TASK DIRECTIONS
Two lines below mark the span: the one containing "değiştirme aparatı" and the one containing "odasında yenmemiş pizza". Set down both, plus every line between, exactly as they stand, and nothing else.

Dataset entries
[Start of Attachment]

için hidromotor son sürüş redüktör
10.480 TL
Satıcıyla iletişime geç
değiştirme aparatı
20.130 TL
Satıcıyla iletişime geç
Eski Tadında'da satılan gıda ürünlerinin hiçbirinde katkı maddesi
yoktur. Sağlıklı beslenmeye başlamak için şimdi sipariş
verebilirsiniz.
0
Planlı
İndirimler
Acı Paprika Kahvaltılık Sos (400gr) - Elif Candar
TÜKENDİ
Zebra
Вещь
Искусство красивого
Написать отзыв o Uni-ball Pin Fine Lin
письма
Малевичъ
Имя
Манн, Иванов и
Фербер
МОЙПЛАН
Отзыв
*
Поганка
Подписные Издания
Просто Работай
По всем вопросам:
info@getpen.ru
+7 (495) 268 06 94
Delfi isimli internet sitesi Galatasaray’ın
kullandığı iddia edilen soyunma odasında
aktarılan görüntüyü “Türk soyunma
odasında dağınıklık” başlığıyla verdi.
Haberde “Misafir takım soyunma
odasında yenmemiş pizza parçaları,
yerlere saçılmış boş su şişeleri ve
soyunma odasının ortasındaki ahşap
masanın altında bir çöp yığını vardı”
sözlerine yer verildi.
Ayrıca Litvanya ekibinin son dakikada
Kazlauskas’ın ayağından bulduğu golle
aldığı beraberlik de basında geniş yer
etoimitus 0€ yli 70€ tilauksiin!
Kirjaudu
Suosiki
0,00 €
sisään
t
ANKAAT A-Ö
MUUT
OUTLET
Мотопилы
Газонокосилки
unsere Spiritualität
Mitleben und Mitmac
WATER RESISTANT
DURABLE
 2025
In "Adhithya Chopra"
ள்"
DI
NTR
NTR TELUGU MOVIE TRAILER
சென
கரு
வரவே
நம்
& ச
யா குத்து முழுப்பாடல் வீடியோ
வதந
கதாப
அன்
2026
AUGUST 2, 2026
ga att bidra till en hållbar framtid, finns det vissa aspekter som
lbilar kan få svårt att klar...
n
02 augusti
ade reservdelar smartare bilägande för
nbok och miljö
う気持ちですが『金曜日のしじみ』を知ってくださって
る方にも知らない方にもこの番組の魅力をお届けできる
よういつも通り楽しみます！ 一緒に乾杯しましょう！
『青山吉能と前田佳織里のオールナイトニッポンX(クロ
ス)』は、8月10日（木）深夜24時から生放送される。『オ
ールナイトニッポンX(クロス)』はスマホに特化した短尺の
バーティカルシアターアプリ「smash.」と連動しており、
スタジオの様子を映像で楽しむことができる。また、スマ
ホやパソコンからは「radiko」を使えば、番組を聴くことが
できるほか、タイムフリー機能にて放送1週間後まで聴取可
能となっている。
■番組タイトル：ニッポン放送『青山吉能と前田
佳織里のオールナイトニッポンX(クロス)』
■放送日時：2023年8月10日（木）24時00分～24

[End of Attachment]

EXERCISE RESPONSE
değiştirme aparatı
20.130 TL
Satıcıyla iletişime geç
Eski Tadında'da satılan gıda ürünlerinin hiçbirinde katkı maddesi
yoktur. Sağlıklı beslenmeye başlamak için şimdi sipariş
verebilirsiniz.
0
Planlı
İndirimler
Acı Paprika Kahvaltılık Sos (400gr) - Elif Candar
TÜKENDİ
Zebra
Вещь
Искусство красивого
Написать отзыв o Uni-ball Pin Fine Lin
письма
Малевичъ
Имя
Манн, Иванов и
Фербер
МОЙПЛАН
Отзыв
*
Поганка
Подписные Издания
Просто Работай
По всем вопросам:
info@getpen.ru
+7 (495) 268 06 94
Delfi isimli internet sitesi Galatasaray’ın
kullandığı iddia edilen soyunma odasında
aktarılan görüntüyü “Türk soyunma
odasında dağınıklık” başlığıyla verdi.
Haberde “Misafir takım soyunma
odasında yenmemiş pizza parçaları,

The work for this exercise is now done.